Add the olive oil and butter to a Dutch oven and heat over medium heat. Add the onion and sauté for about 5 minutes. Add the garlic and give it a stir, then immediately add the soaked split peas and chicken stock. The broth or stock should cover the peas by at least 1/2 inch.
Add the seasoning, and bring the stock to a boil. Place the 2 ham hocks in with the peas, cover the pot, then simmer the peas for about 45 minutes; you can’t overcook the split peas.

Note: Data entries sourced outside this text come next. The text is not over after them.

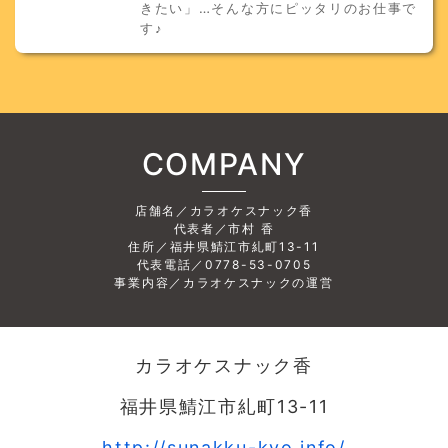
きたい」…そんな方にピッタリのお仕事で
す♪
COMPANY
店舗名／カラオケスナック香
代表者／市村 香
住所／福井県鯖江市糺町13-11
代表電話／0778-53-0705
事業内容／カラオケスナックの運営
カラオケスナック香
福井県鯖江市糺町13-11
http://sunakku-kyo.info/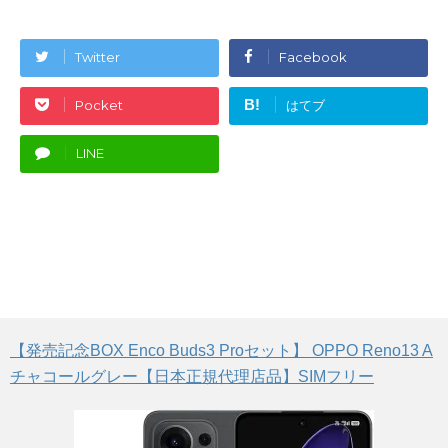
Twitter
Facebook
B!
Pocket
はてブ
LINE
【発売記念BOX Enco Buds3 Proセット】 OPPO Reno13 A
チャコールグレー【日本正規代理店品】SIMフリー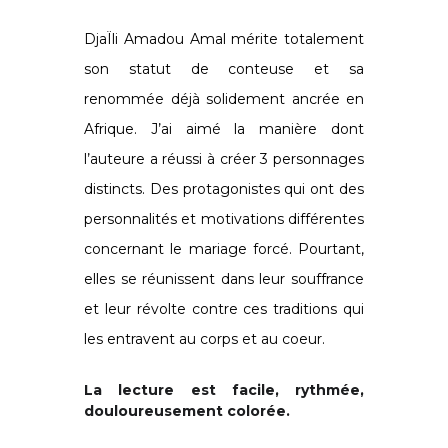
DjaÏli Amadou Amal mérite totalement
son statut de conteuse et sa
renommée déjà solidement ancrée en
Afrique. J’ai aimé la manière dont
l’auteure a réussi à créer 3 personnages
distincts. Des protagonistes qui ont des
personnalités et motivations différentes
concernant le mariage forcé. Pourtant,
elles se réunissent dans leur souffrance
et leur révolte contre ces traditions qui
les entravent au corps et au coeur.
La lecture est facile, rythmée,
douloureusement colorée.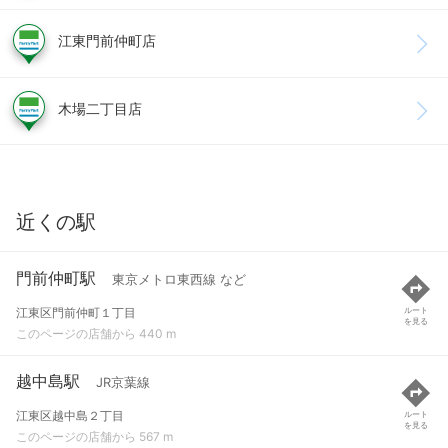
江東門前仲町店
木場二丁目店
近くの駅
門前仲町駅
東京メトロ東西線 など
江東区門前仲町１丁目
ルート
を見る
このページの店舗から 440 m
越中島駅
JR京葉線
江東区越中島２丁目
ルート
を見る
このページの店舗から 567 m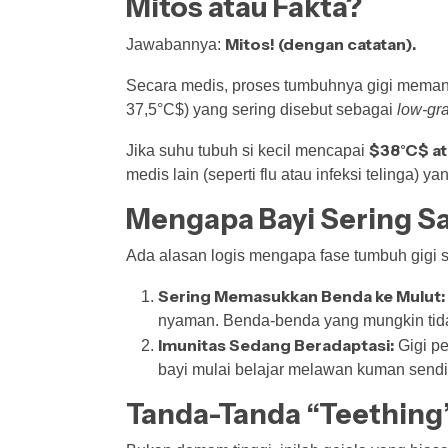
Mitos atau Fakta?
Mitos! (dengan catatan).
Jawabannya:
Secara medis, proses tumbuhnya gigi mema
37,5°C$) yang sering disebut sebagai
low-gr
$38°C$ at
Jika suhu tubuh si kecil mencapai
medis lain (seperti flu atau infeksi telinga) 
Mengapa Bayi Sering Sa
Ada alasan logis mengapa fase tumbuh gigi s
Sering Memasukkan Benda ke Mulut:
nyaman. Benda-benda yang mungkin tida
Imunitas Sedang Beradaptasi:
Gigi pe
bayi mulai belajar melawan kuman sendir
Tanda-Tanda “Teething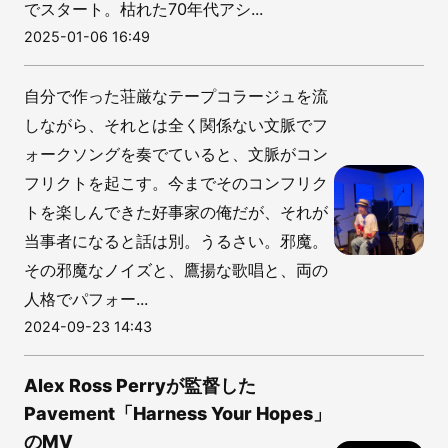
でスタート。枯れた70年代アシ...
2025-01-06 16:49
自分で作った荘厳なテープコラージュを流
しながら、それとは全く関係ない文脈でフ
ォークソングを奏でていると、文脈がコン
フリクトを起こす。今までそのコンフリク
トを楽しんできた好事家の俺だが、それが
当事者になると話は別。うるさい。邪魔。
その邪魔なノイズと、鷹揚な歌唱と、両の
人格でパフォー...
2024-09-23 14:43
Alex Ross Perryが監督した
Pavement「Harness Your Hopes」
のMV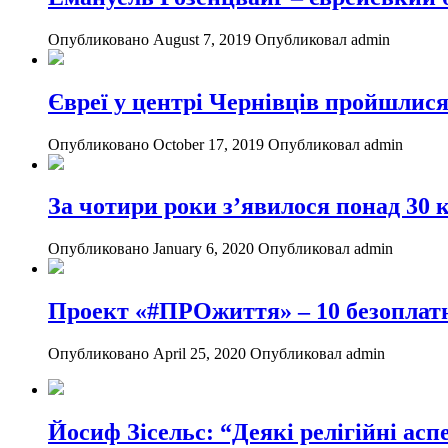
Опубликовано August 7, 2019
Опубликовал admin
Євреї у центрі Чернівців пройшлися
Опубликовано October 17, 2019
Опубликовал admin
За чотири роки з’явилося понад 30 
Опубликовано January 6, 2020
Опубликовал admin
Проект «#ПРОжиття» – 10 безоплатн
Опубликовано April 25, 2020
Опубликовал admin
Йосиф Зісельс: “Деякі релігійні асп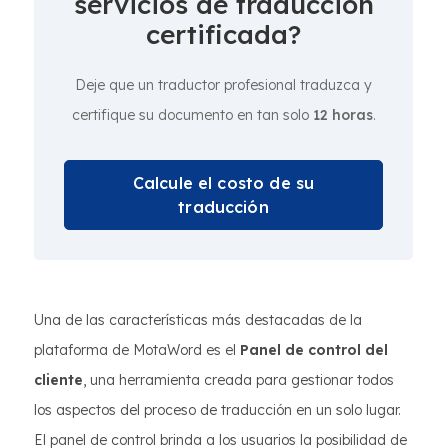
servicios de traducción
certificada?
Deje que un traductor profesional traduzca y
certifique su documento en tan solo
12 horas
.
Calcule el costo de su
traducción
Una de las características más destacadas de la
plataforma de MotaWord es el
Panel de control del
cliente
, una herramienta creada para gestionar todos
los aspectos del proceso de traducción en un solo lugar.
El panel de control brinda a los usuarios la posibilidad de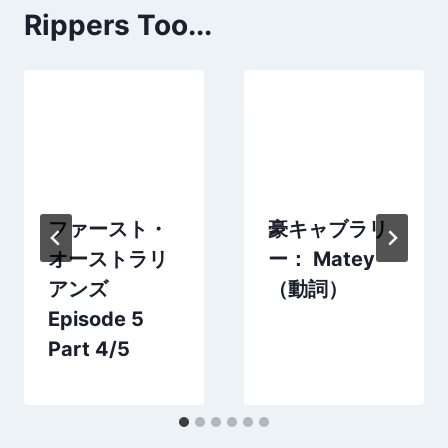
Rippers Too...
ファースト・
豪キャブラリ
オーストラリ
ー： Matey
アンズ
（動詞）
Episode 5
Part 4/5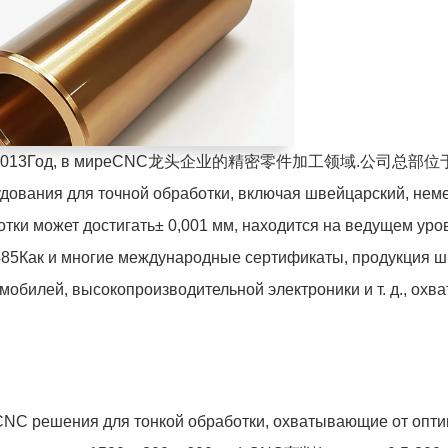
013
Год, в мире
CNC
龙头企业的精密零件加工领域.公司总部位于
ования для точной обработки, включая швейцарский, нем
тки может достигать
± 0,001 мм
, находится на ведущем уро
485
Как и многие международные сертификаты, продукция ш
обилей, высокопроизводительной электроники и т. д., охва
CNC
решения для тонкой обработки, охватывающие от опти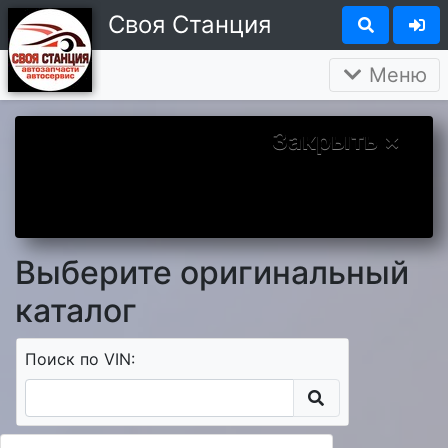
Своя Станция
Меню
Закрыть ×
Вы у нас впервые? Надеемся Вам
понравится. А чтобы наше знакомство
было более приятным дарим Вам скидку 5
процентов на первый заказ.
Выберите оригинальный
каталог
Поиск по VIN: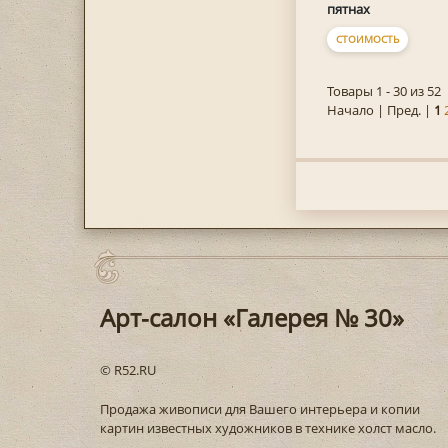
пятнах
СТОИМОСТЬ
Товары 1 - 30 из 52
Начало | Пред. |
1
Арт-салон «Галерея № 30»
© R52.RU
Продажа живописи для Вашего интерьера и копии
картин известных художников в технике холст масло.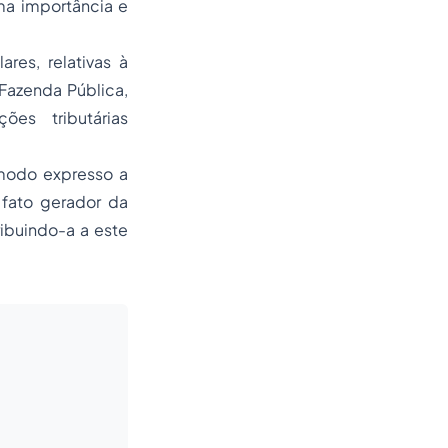
ma importância e
res, relativas à
Fazenda Pública,
ões tributárias
e modo expresso a
 fato gerador da
ribuindo-a a este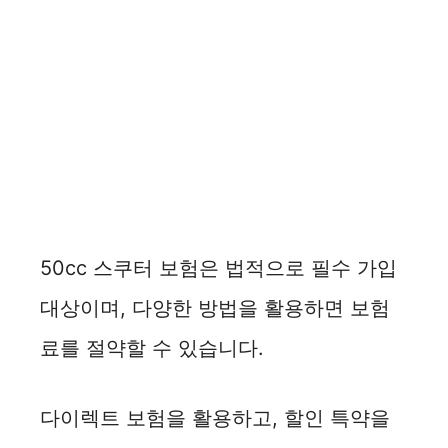
50cc 스쿠터 보험은 법적으로 필수 가입
대상이며, 다양한 방법을 활용하면 보험
료를 절약할 수 있습니다.
다이렉트 보험을 활용하고, 할인 특약을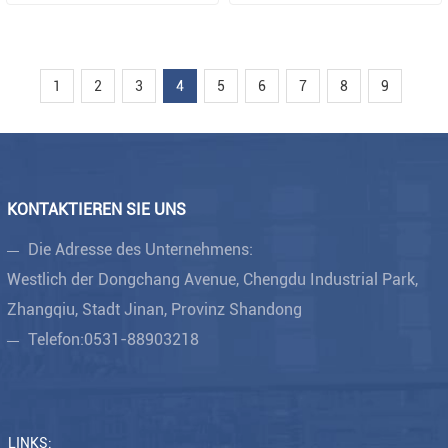
1
2
3
4
5
6
7
8
9
KONTAKTIEREN SIE UNS
Die Adresse des Unternehmens:
Westlich der Dongchang Avenue, Chengdu Industrial Park,
Zhangqiu, Stadt Jinan, Provinz Shandong
Telefon:
0531-88903218
LINKS: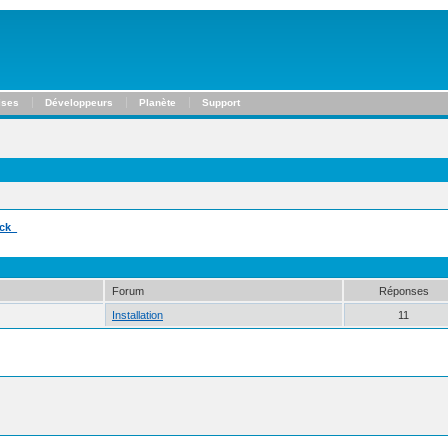
ises
Développeurs
Planète
Support
ick_
Forum
Réponses
Installation
11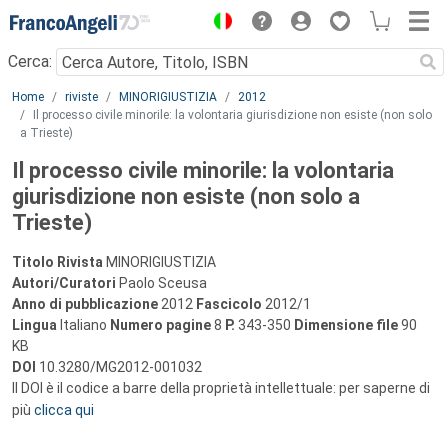
Menu
Cerca:
Main content
Home
riviste
MINORIGIUSTIZIA
2012
Il processo civile minorile: la volontaria giurisdizione non esiste (non solo
a Trieste)
Il processo civile minorile: la volontaria
giurisdizione non esiste (non solo a
Trieste)
Titolo Rivista
MINORIGIUSTIZIA
Autori/Curatori
Paolo Sceusa
Anno di pubblicazione
2012
Fascicolo
2012/1
Lingua
Italiano
Numero pagine
8
P.
343-350
Dimensione file
90
KB
DOI
10.3280/MG2012-001032
Il DOI è il codice a barre della proprietà intellettuale: per saperne di
più
clicca qui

Let the soup cool, either overnight in the refrigerator or at room temperature. Remove the hocks and try to remove all of the ham bits from the bones. Set aside to use as garnish. If you choose, use an immersion blender to blend the soup smoother. It’s just prettier that way, but optional.
Add the diced ham to the soup, and heat. Then taste for seasoning.
Serve the hot soup with sour cream and the chopped smoked ham.
This soup could also be made with chopped carrots and/or potatoes.
When my daughters left home, they knew how to cook a pot of legumes, lentils, beans, and split peas. I think I taught them that cooking doesn’t have to cost a fortune, as well as the fact that home cooking isn’t difficult.